A recent study by Hijjawi et al. (2018), the sensitivity and specificity for the Nested-PCR in diagnosis of giardiasis was 89.9% and 82.9% respectively (52).
Conclusion
Giardia spp. is one of the most common waterborne parasites that infected human. Cyst stage of this parasite has been identified in surface waters such as rivers, lacks, and ponds. Contaminated food and water to Giardia cysts by the food-handlers can be one of the most important sources of transmission of this parasite to humans (5). The main symptoms of human acute giardiasis are diarrhea, flatulence, epigastric cramps, nausea, vomiting and weight loss (6).
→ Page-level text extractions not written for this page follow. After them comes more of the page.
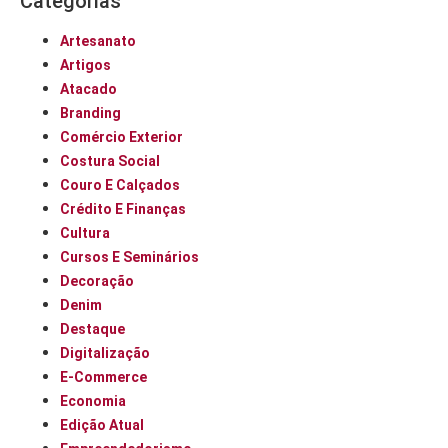
Categorias
Artesanato
Artigos
Atacado
Branding
Comércio Exterior
Costura Social
Couro E Calçados
Crédito E Finanças
Cultura
Cursos E Seminários
Decoração
Denim
Destaque
Digitalização
E-Commerce
Economia
Edição Atual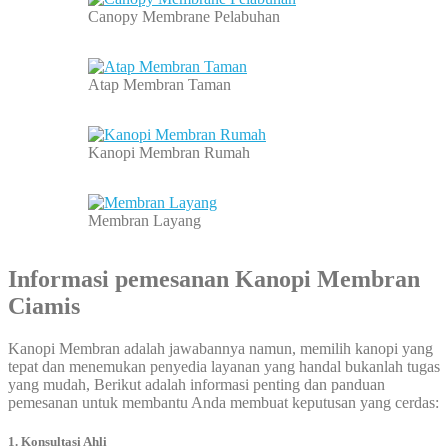
Canopy Membrane Pelabuhan
Atap Membran Taman
Kanopi Membran Rumah
Membran Layang
Informasi pemesanan
Kanopi Membran
Ciamis
Kanopi Membran adalah jawabannya namun, memilih kanopi yang
tepat dan menemukan penyedia layanan yang handal bukanlah tugas
yang mudah, Berikut adalah informasi penting dan panduan
pemesanan untuk membantu Anda membuat keputusan yang cerdas:
1. Konsultasi Ahli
It is well known that no traditional or new methods can detect all cases of Giardia infection. Several immunodiagnostic tests of rapid diagnosis of giardiasis have been developed particularly in the last three decades, mainly based on the detection of Giardia antigens in faecal specimens. While to the high sensitivity of these methods (Table 2), microscopy stool examination especially using concentration methods, most frequently has performed laboratory procedure worldwide as a good performance diagnostic strategy and should still be held as the golden standard. Non-morphological diagnostic methods particularly immunoassay is recommended to detect coproantigen is recommended as a complementary test to the traditional technique and has been applied in larger laboratories that process a large number of stool samples daily. The stool concentration techniques such formalin-ether method can be used as a routine and economical method in medical diagnostic laboratories in developing countries.
Table 2.
Methods | Sensitivity % | Specificity % | References |
---|---|---|---|
Direct stool examination | 34.7-55 | 96-100 | 8, 16, 68 |
Stool concentration | 65.2-83 | 85-97 | 8, 16, 60, 67 |
Sucrose density gradient | 42-94 | 97-100 | 8, 20 |
String test (Entero-Test) | 44-73 | 97-100 | 9, 15, 32 |
Antigen detection | 44-100 | 68-100 | 34, 46, 55-67 |
Molecular assay | 58-92 | 56-100 | 51-54 |
Acknowledgment
Hereby we appreciate Miss S Fallah from Kashan University of Medical Sciences, for English editing.
Conflict of interests
The authors declare that they have no conflict of interest.